PREHISTORIC CULTURES OF NORTH AMERICA
|S.Crouthamel, American Indian Studies/Anthropology, Palomar College|
SITE # 2
"Whale, I have given you what you wish to get - my good harpoon. Please hold it with your strong hands... Whale, tow me to the beach of my village, for when you come ashore there, young men will cover your great body with blue-bill duck feathers and the down of the great eagle." (Makah )
|I. History of Excavation|
Ozette is a prehistoric/historic Makah site on the Olympic Peninsula (Cape Alava) of Washington state. The historical whaling village was occupied from 400 B.C. to A.D. 1920, when the Makah Indian people were relocated north to Neah Bay for government schooling.

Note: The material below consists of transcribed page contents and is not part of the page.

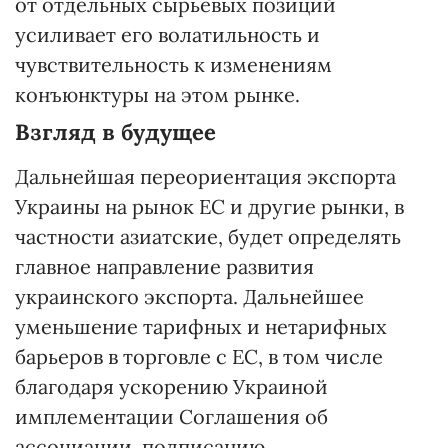
от отдельных сырьевых позиций
усиливает его волатильность и
чувствительность к изменениям
конъюнктуры на этом рынке.
Взгляд в будущее
Дальнейшая переориентация экспорта
Украины на рынок ЕС и другие рынки, в
частности азиатские, будет определять
главное направление развития
украинского экспорта. Дальнейшее
уменьшение тарифных и нетарифных
барьеров в торговле с ЕС, в том числе
благодаря ускорению Украиной
имплементации Соглашения об
ассоциации, подписанию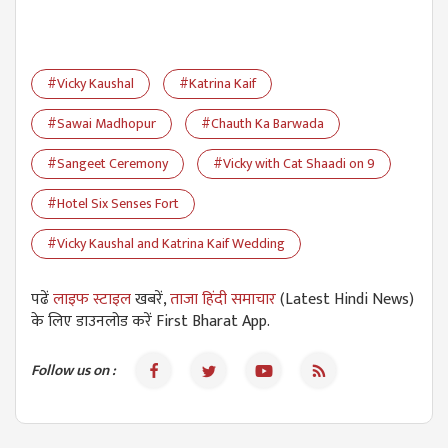
#Vicky Kaushal
#Katrina Kaif
#Sawai Madhopur
#Chauth Ka Barwada
#Sangeet Ceremony
#Vicky with Cat Shaadi on 9
#Hotel Six Senses Fort
#Vicky Kaushal and Katrina Kaif Wedding
पढें
लाइफ स्टाइल
खबरें,
ताजा हिंदी समाचार
(Latest Hindi News)
के लिए डाउनलोड करें First Bharat App.
Follow us on :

Between 1966-1970 storms and tidal erosion began exposing older parts of the village. Richard D. Daugherty (Washington State University) was notified by tribal elders that the exposed artifacts were being pothunted and was able to examine the site. From 1970-1982 Washington State University students and members of the Makah nation embarked on the partial excavation of an the area of the village that was buried in a mudslide about 500 years ago. This work resulted in the recovery of ~ 55,000 artifacts that ended up at the Makah Cultural Center and Research Center.
|II. Cultural Context|
The Ozette Site represents about 2000 years of occupation along the Olympic Peninsula of the Late Period of the Northwest Coast. Northwest Coast people were primarily riverine fishing people that around 400 B.C. began moving from interior riverine sites to the bays along the Pacific Ocean which constituted a maritime adaptation. This also brought about an increase of sea mammal hunting, including whaling. The whaling and deep sea fishing necessitated the development of huge sea going canoes.
Whaling required skill and resources and was conducted by the nobility that grew in power on the Northwest Coast.

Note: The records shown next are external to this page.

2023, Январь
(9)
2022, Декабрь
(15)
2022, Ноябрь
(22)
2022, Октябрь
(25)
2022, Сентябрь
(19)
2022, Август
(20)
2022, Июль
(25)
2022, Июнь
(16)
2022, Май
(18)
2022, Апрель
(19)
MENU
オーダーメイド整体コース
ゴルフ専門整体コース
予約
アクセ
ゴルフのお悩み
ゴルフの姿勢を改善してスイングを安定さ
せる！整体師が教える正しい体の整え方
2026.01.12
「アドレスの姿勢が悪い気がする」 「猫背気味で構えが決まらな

At Ozette a mudslide in the Spring ~ A.D. 1750 destroyed an entire section of noble and commoner homes along the beach. This event created an anaerobic environment that preserved wood, bone, textile and cordage to create an unprecedented preservation of perishable artifacts (Ozette is sometime called the 'North American Pompeii).
Thus, artifacts that are not normally preserved are present in proportion to their normal quantitative sample. Further, Daugherty combined archaeological research with tribal knowledge such that cataloging utilized scientific preservation technology and ethnosemantic Makah language classification of artifacts as they were stored at the Makah research facility.
|III. Contemporary Status|
As funds ran out excavation ceased around 1982. Yet, artifacts were under the care of the Makah nation. Thus, the Makah Culture and Research Center was established and in 1992 a world class/ tribally run museum was established in Neah Bay. Many tribal artisans reproduced artifacts found at Ozette for display and a Makah language revival took place in conjunction with the culture center. Gill nets found at Ozette have been used in court cases demonstrating prehistoric use of nets. Recently, with considerable controversy, the Makah have conducted traditional whale hunts; sanctioned by the International Whaling Commission. The last traditional Makah hunt was in 1926 and the first modern hunt was in 1998.
The Ozette Archaeological Site is non accessible by vehicle but one can get permission to hike into the coastal area of Cape Flattery Trail from Neah Bay. The Ozette Archaeological Site is listed in the National Register of Historic Places.